The pressure is believed to come from school tuition fees and energy
Luciano Nascimento
Published on 15/12/2020 - 15:15
Brasília
Edifício-Sede do Banco Central em Brasília
© Marcello Casal JrAgência Brasil

Despite the cooldown forecast for food prices, December’s inflation should remain elevated, chiefly pulled up by expenditures with monthly school fees and the increase in electricity bills, the Central Bank’s Monetary Policy Committee (Copom) reported.

In the minutes of last week’s meeting, made public today (Dec. 15), Copom reveals that, despite the stronger inflationary pressure in the short run, it has retained the diagnosis according to which current blows are temporary. The committee, however, pledged to keep a watchful eye on the evolution of the inflation.

According to Copom, the country’s official inflation, as gauged by the National Broad Consumer Price Index (IPCA), in 2020 is 4.3 percent, above the four percent target. The projection is anchored on the benchmark interest rate (Selic) at two percent a year and an exchange rate with the dollar at R$5.25. As for 2021, the projection is 3.5 percent, and four percent for 2022.

In the international landscape, the committee believes “the resurgence of the pandemic in some of the main economies has reversed mobility gains and should affect economic activities in the short term.” Copom also argues that the promising results from COVID-19 vaccine tests tend to improve the confidence in the normalization of activities in the medium run.

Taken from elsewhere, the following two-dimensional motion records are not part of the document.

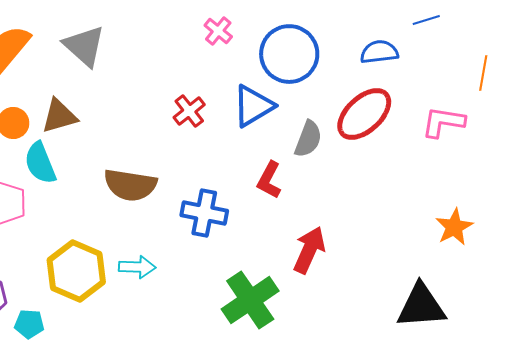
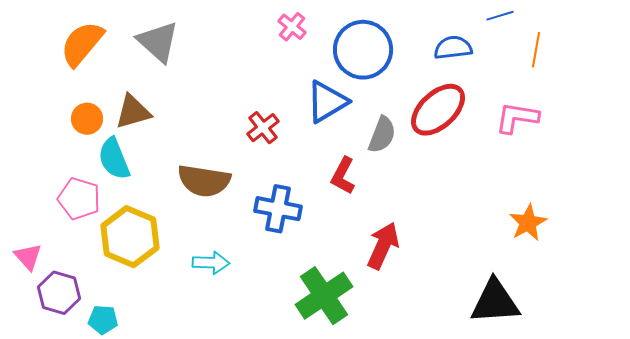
orange line: (483, 73) -> (536, 50), moved
red cross: (189, 111) -> (263, 128), moved
yellow hexagon: (76, 271) -> (130, 237), moved

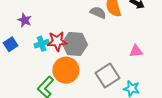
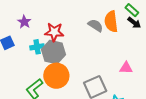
red star: (57, 41) -> (54, 32), moved
gray hexagon: (75, 44) -> (54, 52), moved

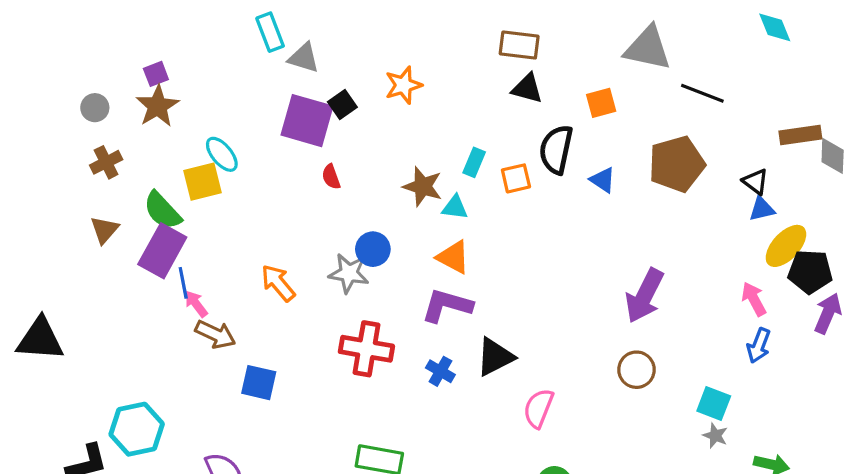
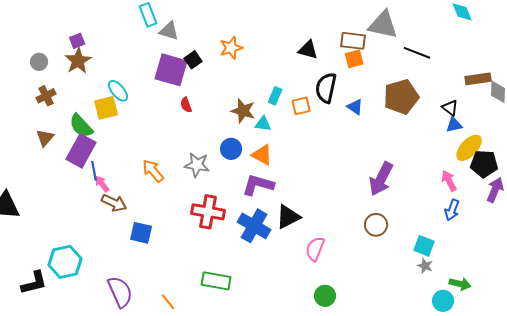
brown rectangle: (519, 45) -> (353, 41), moved
blue circle: (373, 249) -> (231, 149), moved
blue cross: (440, 371) -> (254, 226), size x1.8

Regarding economic activity in Brazil, the document notes that recent indicators suggest the continuity of uneven recovery across sectors, as expected, adding that a stagnant scenario for the economy may produce an inflation trajectory below the expected, especially when this stagnancy is focused on services.

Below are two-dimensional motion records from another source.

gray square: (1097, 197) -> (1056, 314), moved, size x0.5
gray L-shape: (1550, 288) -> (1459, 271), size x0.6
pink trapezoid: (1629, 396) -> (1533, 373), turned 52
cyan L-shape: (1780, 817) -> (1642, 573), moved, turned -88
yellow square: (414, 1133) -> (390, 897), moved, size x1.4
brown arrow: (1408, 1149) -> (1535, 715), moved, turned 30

“This risk intensifies when a slower reversal of the effects of the pandemic prolongs the environment of high uncertainties and the increase in precautionary savings,” the text reads.

In another scenario, Copom believes that prolonging fiscal policies implemented as response to the pandemic which worsens the country’s fiscal trajectory—or frustrations regarding the continuity of overhauls—may increase the inflation above projections.

“Prospectively, the low predictability linked to how the pandemic will develop and to the necessary adjustment in public expenditures starting in 2021 increases the uncertainty on the continuity of the resumption of economic activity. The committee considered that the risks associated to the evolution of the pandemic may lead to a domestic scenario characterized by an even more gradual resumption,” the minutes say.

Copom says that perseverance in implementing the necessary reforms is key to bringing about sustainable economic recovery. Questioning the continuity of reforms and permanent changes in adjusting public accounts may raise the economy’s structural interest rate, it went on to say.